Photo voltaics work well on residential roofs, high-rise office buildings, mountain top and roadside battery chargers, and medium and small field arrays. They are very important for the renewable-energy mix. But promoting them for utility-sized installations is public fraud; a waste of scarce investment capital as well as government funds. It diminishes the amount of capital available for CSP generating systems.
For space vehicles, the situation is different. Outer-space photo voltaics use magnification and concentration of sunlight to approach forty five percent light-to-electrical energy efficiency. They don’t require cooling, face the sun continuously and use more sophisticated semi-conductors.

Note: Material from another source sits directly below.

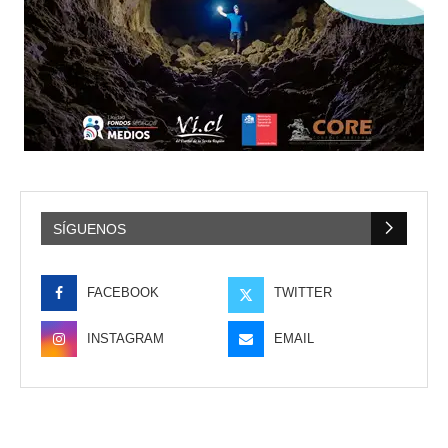
SÍGUENOS
FACEBOOK
TWITTER
INSTAGRAM
EMAIL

Solar-energy-producing parabolic troughs and photo voltaic systems are being promoted and installed on prime solar sites that could have and should have been used for CSP technology. In the press, Concentrated Solar Power systems are frequently denigrated, while photo voltaics are promoted and installed relatively unchallenged. With limited amounts of public capital available, why is it being wasted on less efficient systems? Major suspects: the oil, gas, coal, utilities nexus with their friends in government. Also, photo-voltaic manufacturers and patent holders.
Nellis Air Force Base Las Vegas, NV. Agua Caliente 290 MW Thin Film Photovoltaic Solar Power Plant.

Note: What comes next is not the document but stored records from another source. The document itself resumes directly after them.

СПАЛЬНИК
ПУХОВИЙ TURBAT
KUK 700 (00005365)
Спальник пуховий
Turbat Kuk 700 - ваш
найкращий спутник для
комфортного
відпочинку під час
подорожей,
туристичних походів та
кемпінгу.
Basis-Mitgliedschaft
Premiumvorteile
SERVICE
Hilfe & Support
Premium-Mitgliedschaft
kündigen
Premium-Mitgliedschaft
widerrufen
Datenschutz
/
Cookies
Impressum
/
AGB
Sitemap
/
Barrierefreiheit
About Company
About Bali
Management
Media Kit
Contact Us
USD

Nellis Air Force Base Las Vegas, NV. Agua Caliente 290 MW Thin Film Photovoltaic Solar Power Plant. Credit: (2) Wikipedia.

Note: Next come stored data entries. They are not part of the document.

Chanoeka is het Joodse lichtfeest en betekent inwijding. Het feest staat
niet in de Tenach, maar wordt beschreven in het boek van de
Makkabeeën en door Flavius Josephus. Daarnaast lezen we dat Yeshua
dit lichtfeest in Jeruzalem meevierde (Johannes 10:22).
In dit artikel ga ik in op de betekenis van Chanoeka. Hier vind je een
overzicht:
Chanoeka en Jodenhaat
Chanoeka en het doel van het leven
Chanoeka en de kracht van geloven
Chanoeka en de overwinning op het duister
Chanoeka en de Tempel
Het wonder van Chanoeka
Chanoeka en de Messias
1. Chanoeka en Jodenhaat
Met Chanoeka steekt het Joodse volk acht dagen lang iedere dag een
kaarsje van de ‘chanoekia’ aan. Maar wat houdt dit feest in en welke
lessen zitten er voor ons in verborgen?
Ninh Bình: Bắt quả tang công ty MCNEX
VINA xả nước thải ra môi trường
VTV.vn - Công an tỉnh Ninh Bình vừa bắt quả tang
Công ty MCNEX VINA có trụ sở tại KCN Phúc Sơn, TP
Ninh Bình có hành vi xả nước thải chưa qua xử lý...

If Franklin D. Roosevelt or Dwight D. Eisenhower were president now, with threatening and disastrous climate change occurring, high unemployment, and low interest rates, they would embark on massive building programs, the likes of which the world hasn’t seen since 1941-1945. After all, Roosevelt persuaded the Ford family to build the largest factory in the world, “Willow Run,” to mass produce the B-24 Liberator bombers. The family saw the giant, four-engine aircraft for the first time in January, 1941, and by June, 1944 they were producing one an hour!
Shortly after the end of the Korean War, in 1954, the Eisenhower Administration became alarmed at the rapid slowdown of the economy. His economic advisors worried that the country would again slip into depression. Eisenhower orchestrated the design and construction of the Interstate Highway System and a canal in New York state – public, government endeavors to create work over several years.
Faced with today’s serious problems, President Roosevelt, or President Eisenhower, men who didn’t avoid big ideas, would be building 500 Ivanpahs in all the dry areas of the western states. And they would promote Concentrated Solar Power systems worldwide – over photo-voltaics, parabolic trough systems, or fracking and offshore deep drilling for oil and gas. Immediately.

Ralph and Sharon Cates live east of San Diego. A retired associate professor with a background in engineering and construction, Mr. Cates worked in the Marshall Islands on the early Warning System; Iran on a copper mine; and Dubai on oil and gas projects for Saudi Arabia (ARAMCO), Egypt, Kuwait, and India. He was a major stockholder in Dynatech Electric, which focused on instrumentation, and power and electrical co-generation projects. He finished his career as an engineer for Shasta Electric, which specialized in water treatment and wastewater treatment plants for LA Power & Water, Lake Mead, and Clark County, Las Vegas, as well as SCADA (Supervisory Control and Data Acquisition) systems using fiber optics.